WHAT THE TASK ASKS -> Keep only the lines of the material below that contain the word "Copyright". Copy those lines.

Start of Block

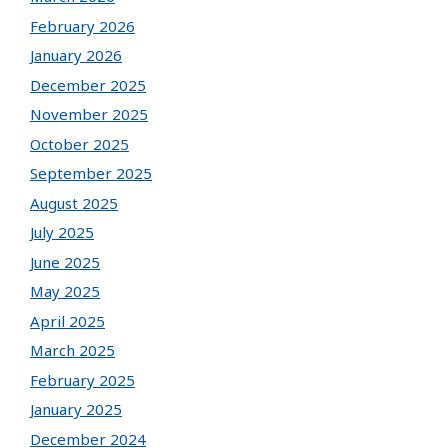
February 2026
January 2026
December 2025
November 2025
October 2025
September 2025
August 2025
July 2025
June 2025
May 2025
April 2025
March 2025
February 2025
January 2025
December 2024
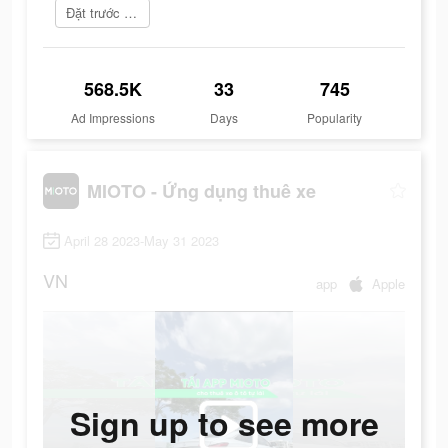
Đặt trước ngay
568.5K
33
745
Ad Impressions
Days
Popularity
MIOTO - Ứng dụng thuê xe
April 28 2023-May 31 2023
VN
app
Apple
Sign up to see more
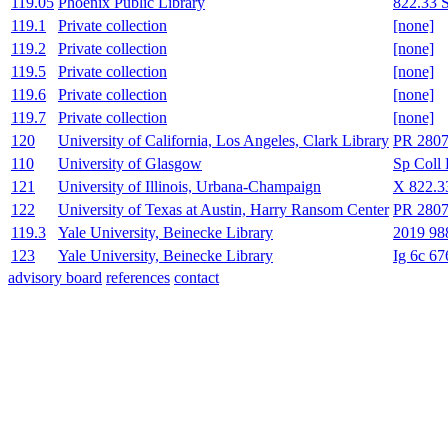
119.05
Phoenix Public Library
822.33 
119.1
Private collection
[none]
119.2
Private collection
[none]
119.5
Private collection
[none]
119.6
Private collection
[none]
119.7
Private collection
[none]
120
University of California, Los Angeles, Clark Library
PR 2807
110
University of Glasgow
Sp Coll 
121
University of Illinois, Urbana-Champaign
X 822.3
122
University of Texas at Austin, Harry Ransom Center
PR 2807
119.3
Yale University, Beinecke Library
2019 98
123
Yale University, Beinecke Library
Ig 6c 67
advisory board
references
contact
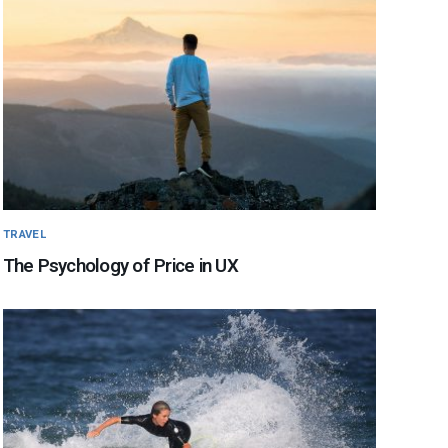
TRAVEL
The Psychology of Price in UX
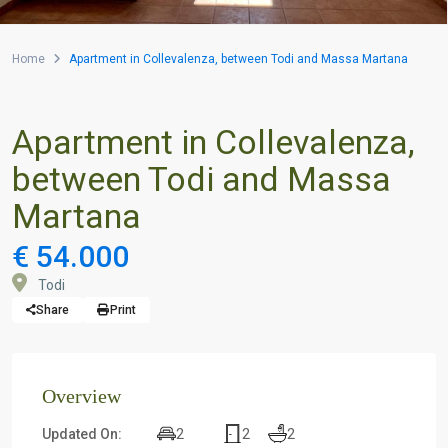
Home
Apartment in Collevalenza, between Todi and Massa Martana
Apartment in Collevalenza,
between Todi and Massa
Martana
€ 54.000
Todi
Share
Print
Overview
2
2
2
Updated On:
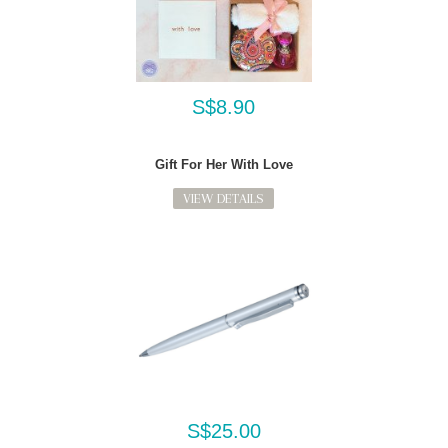
S$8.90
Gift For Her With Love
VIEW DETAILS
S$25.00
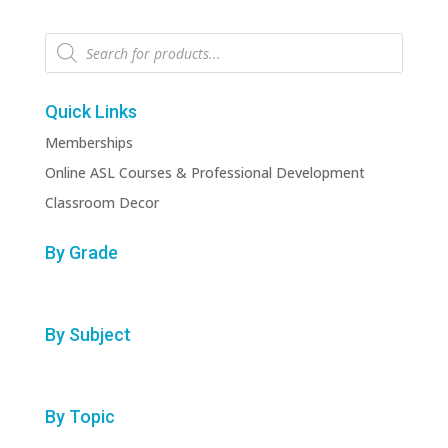
Products
search
Quick Links
Memberships
Online ASL Courses & Professional Development
Classroom Decor
By Grade
By Subject
By Topic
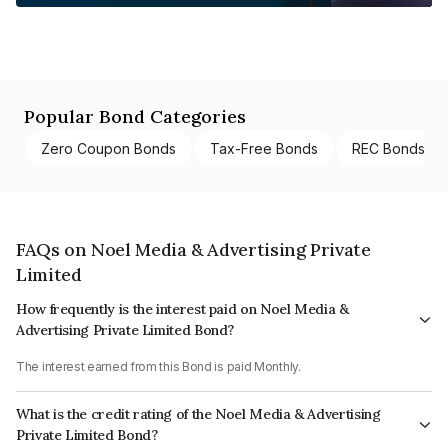
Popular Bond Categories
Zero Coupon Bonds
Tax-Free Bonds
REC Bonds
FAQs on Noel Media & Advertising Private
Limited
How frequently is the interest paid on Noel Media &
Advertising Private Limited Bond?
The interest earned from this Bond is paid Monthly.
What is the credit rating of the Noel Media & Advertising
Private Limited Bond?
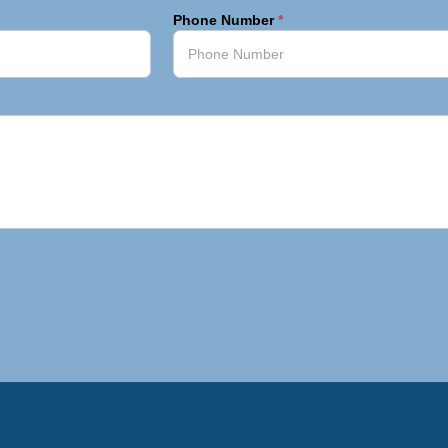
Phone Number
*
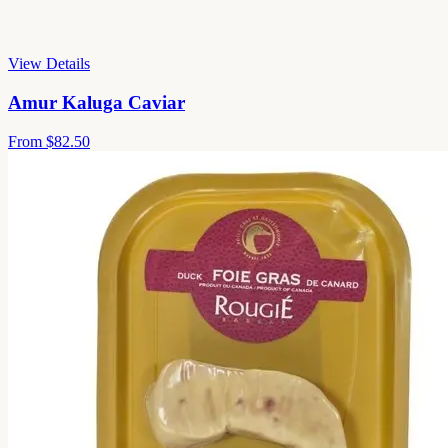
View Details
Amur Kaluga Caviar
From
$82.50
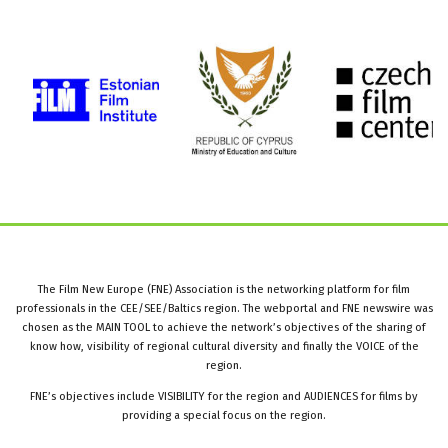
The Film New Europe (FNE) Association is the networking platform for film
professionals in the CEE/SEE/Baltics region. The webportal and FNE newswire was
chosen as the MAIN TOOL to achieve the network’s objectives of the sharing of
know how, visibility of regional cultural diversity and finally the VOICE of the
region.
FNE’s objectives include VISIBILITY for the region and AUDIENCES for films by
providing a special focus on the region.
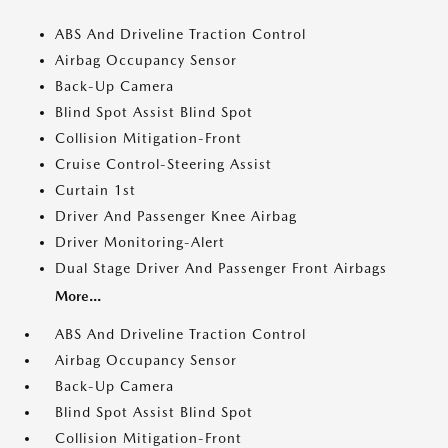
ABS And Driveline Traction Control
Airbag Occupancy Sensor
Back-Up Camera
Blind Spot Assist Blind Spot
Collision Mitigation-Front
Cruise Control-Steering Assist
Curtain 1st
Driver And Passenger Knee Airbag
Driver Monitoring-Alert
Dual Stage Driver And Passenger Front Airbags
More...
ABS And Driveline Traction Control
Airbag Occupancy Sensor
Back-Up Camera
Blind Spot Assist Blind Spot
Collision Mitigation-Front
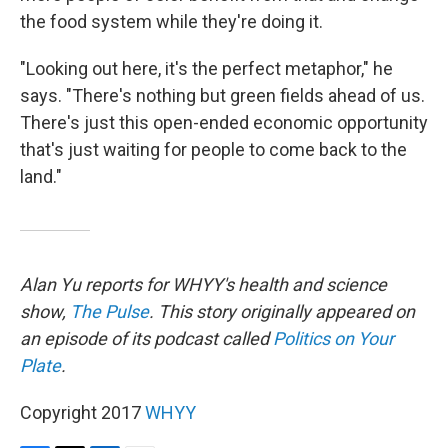
the food system while they're doing it.
"Looking out here, it's the perfect metaphor," he
says. "There's nothing but green fields ahead of us.
There's just this open-ended economic opportunity
that's just waiting for people to come back to the
land."
Alan Yu reports for WHYY's health and science
show,
The Pulse
. This story originally appeared on
an episode of its podcast called
Politics on Your
Plate
.
Copyright 2017
WHYY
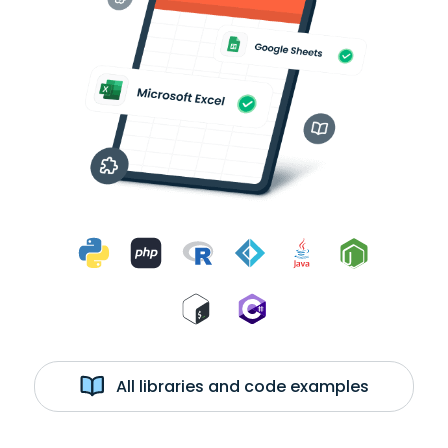
All libraries and code examples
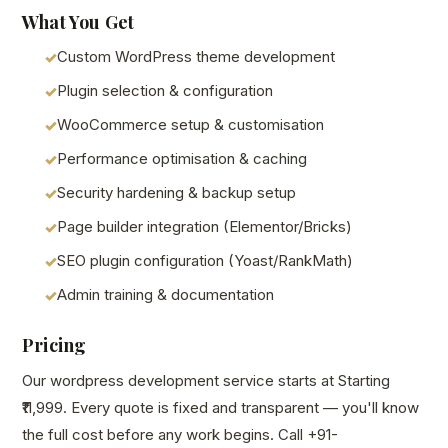
What You Get
Custom WordPress theme development
Plugin selection & configuration
WooCommerce setup & customisation
Performance optimisation & caching
Security hardening & backup setup
Page builder integration (Elementor/Bricks)
SEO plugin configuration (Yoast/RankMath)
Admin training & documentation
Pricing
Our wordpress development service starts at Starting
₹11,999. Every quote is fixed and transparent — you'll know
the full cost before any work begins. Call +91-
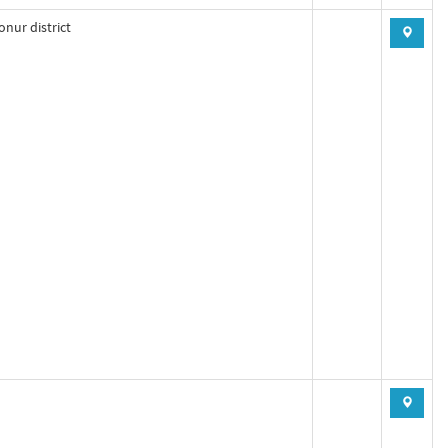
nur district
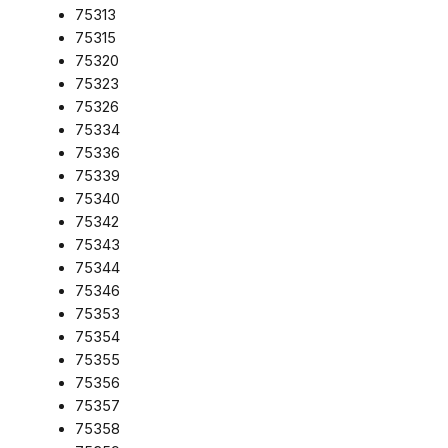
75313
75315
75320
75323
75326
75334
75336
75339
75340
75342
75343
75344
75346
75353
75354
75355
75356
75357
75358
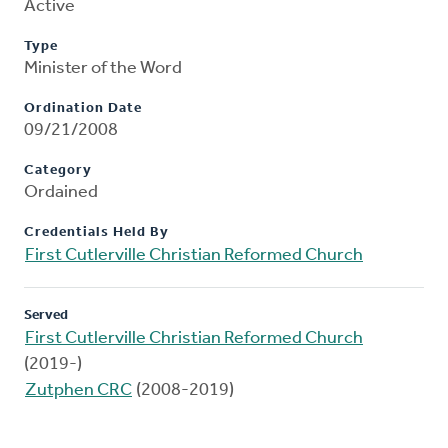
Active
Type
Minister of the Word
Ordination Date
09/21/2008
Category
Ordained
Credentials Held By
First Cutlerville Christian Reformed Church
Served
First Cutlerville Christian Reformed Church
(2019-)
Zutphen CRC
(2008-2019)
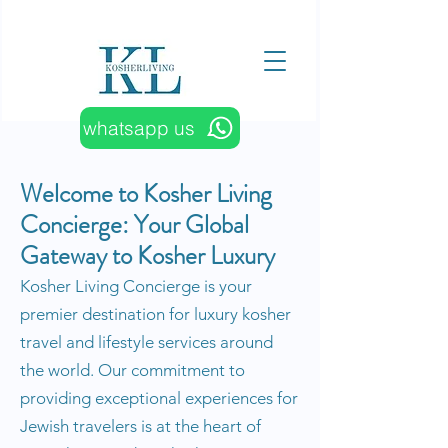
whatsapp us
​​Welcome to Kosher Living
Concierge: Your Global
Gateway to Kosher Luxury
Kosher Living Concierge is your
premier destination for luxury kosher
travel and lifestyle services around
the world. Our commitment to
providing exceptional experiences for
Jewish travelers is at the heart of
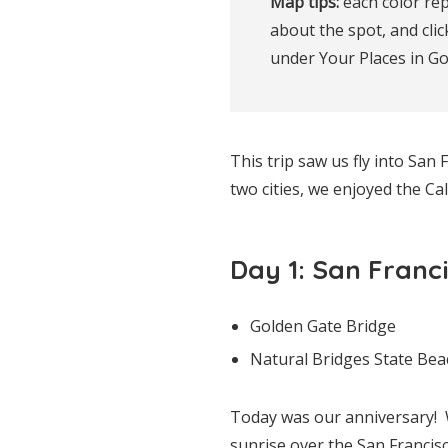
Map tips:
 each color rep
about the spot, and clic
under Your Places in G
This trip saw us fly into Sa
two cities, we enjoyed the Ca
Day 1: San Franc
Golden Gate Bridge
Natural Bridges State Bea
Today was our anniversary! 
sunrise over the San Franci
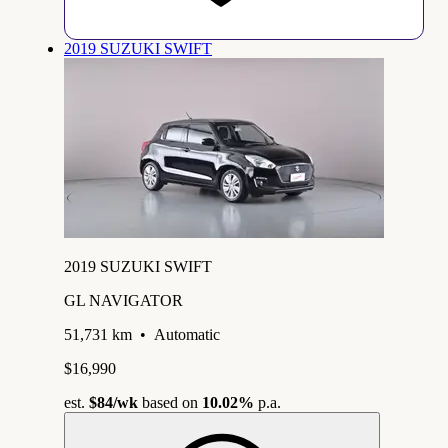
2019 SUZUKI SWIFT
2019 SUZUKI SWIFT
GL NAVIGATOR
51,731 km
•
Automatic
$16,990
est.
$84
/wk
based on
10.02%
p.a.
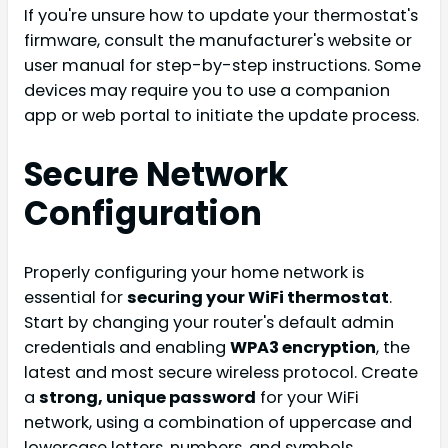
If you're unsure how to update your thermostat's
firmware, consult the manufacturer's website or
user manual for step-by-step instructions. Some
devices may require you to use a companion
app or web portal to initiate the update process.
Secure Network
Configuration
Properly configuring your home network is
essential for
securing your WiFi thermostat
.
Start by changing your router's default admin
credentials and enabling
WPA3 encryption
, the
latest and most secure wireless protocol. Create
a
strong, unique password
for your WiFi
network, using a combination of uppercase and
lowercase letters, numbers, and symbols.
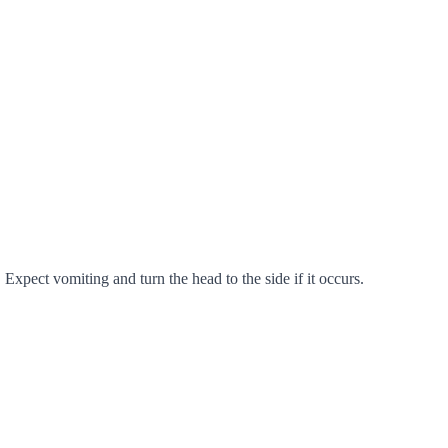
Expect vomiting and turn the head to the side if it occurs.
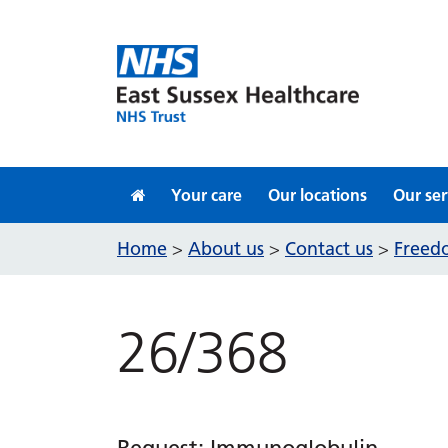
Skip to content
Your care
Our locations
Our ser
Home
About us
Contact us
Freedo
>
>
>
26/368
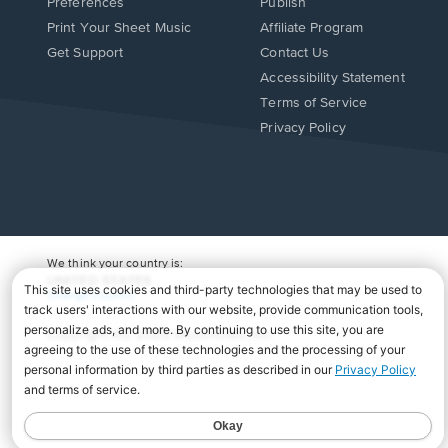
Preferences
Publish
Print Your Sheet Music
Affiliate Program
Opens
Opens
Get Support
Contact Us
in
in
Opens
Accessibility Statement
a
a
in
Terms of Service
new
new
a
Privacy Policy
window.
window.
new
window.
We think your country is:
UNITED STATES
Change Country
Copyright Â© 2026 Musicnotes, Inc.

End of Block

EXERCISE SOLUTION ->
Copyright 2017
Copyright Â© 2026 Musicnotes, Inc.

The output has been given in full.